**Data supplied**
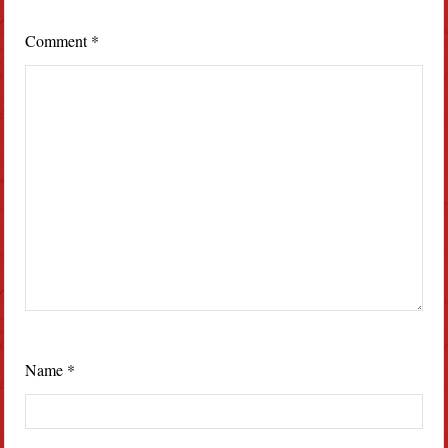
Comment
*
Name
*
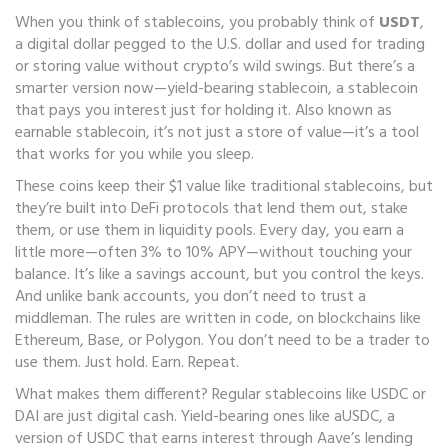
When you think of stablecoins, you probably think of
USDT
,
a digital dollar pegged to the U.S. dollar and used for trading
or storing value without crypto’s wild swings
. But there’s a
smarter version now—
yield-bearing stablecoin
,
a stablecoin
that pays you interest just for holding it
. Also known as
earnable stablecoin
, it’s not just a store of value—it’s a tool
that works for you while you sleep.
These coins keep their $1 value like traditional stablecoins, but
they’re built into DeFi protocols that lend them out, stake
them, or use them in liquidity pools. Every day, you earn a
little more—often 3% to 10% APY—without touching your
balance. It’s like a savings account, but you control the keys.
And unlike bank accounts, you don’t need to trust a
middleman. The rules are written in code, on blockchains like
Ethereum, Base, or Polygon. You don’t need to be a trader to
use them. Just hold. Earn. Repeat.
What makes them different? Regular stablecoins like USDC or
DAI are just digital cash. Yield-bearing ones like
aUSDC
,
a
version of USDC that earns interest through Aave’s lending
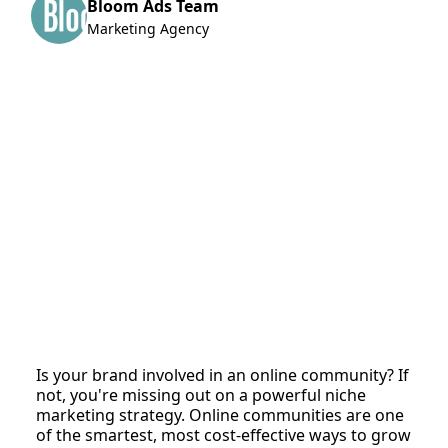
Bloom Ads Team
Marketing Agency
Is your brand involved in an online community? If
not, you're missing out on a powerful niche
marketing strategy. Online communities are one
of the smartest, most cost-effective ways to grow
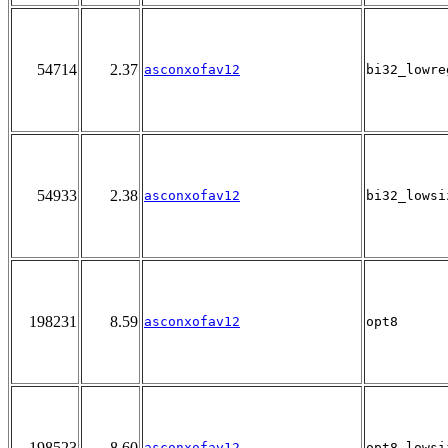
54714
2.37
asconxofav12
bi32_lowre
54933
2.38
asconxofav12
bi32_lowsi
198231
8.59
asconxofav12
opt8
198523
8.60
asconxofav12
opt8_lowsi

**Exercise**
The records above are to be transcribed in full, with images omitted.

**Task answer**
Comment
*
Name
*
When you think of stablecoins, you probably think of
USDT
,
a digital dollar pegged to the U.S. dollar and used for trading
or storing value without crypto’s wild swings
. But there’s a
smarter version now—
yield-bearing stablecoin
,
a stablecoin
that pays you interest just for holding it
. Also known as
earnable stablecoin
, it’s not just a store of value—it’s a tool
that works for you while you sleep.
These coins keep their $1 value like traditional stablecoins, but
they’re built into DeFi protocols that lend them out, stake
them, or use them in liquidity pools. Every day, you earn a
little more—often 3% to 10% APY—without touching your
balance. It’s like a savings account, but you control the keys.
And unlike bank accounts, you don’t need to trust a
middleman. The rules are written in code, on blockchains like
Ethereum, Base, or Polygon. You don’t need to be a trader to
use them. Just hold. Earn. Repeat.
What makes them different? Regular stablecoins like USDC or
DAI are just digital cash. Yield-bearing ones like
aUSDC
,
a
version of USDC that earns interest through Aave’s lending
Bloom Ads Team
Marketing Agency
Is your brand involved in an online community? If
not, you're missing out on a powerful niche
marketing strategy. Online communities are one
of the smartest, most cost-effective ways to grow
54714
2.37
asconxofav12
bi32_lowre
54933
2.38
asconxofav12
bi32_lowsi
198231
8.59
asconxofav12
opt8
198523
8.60
asconxofav12
opt8_lowsi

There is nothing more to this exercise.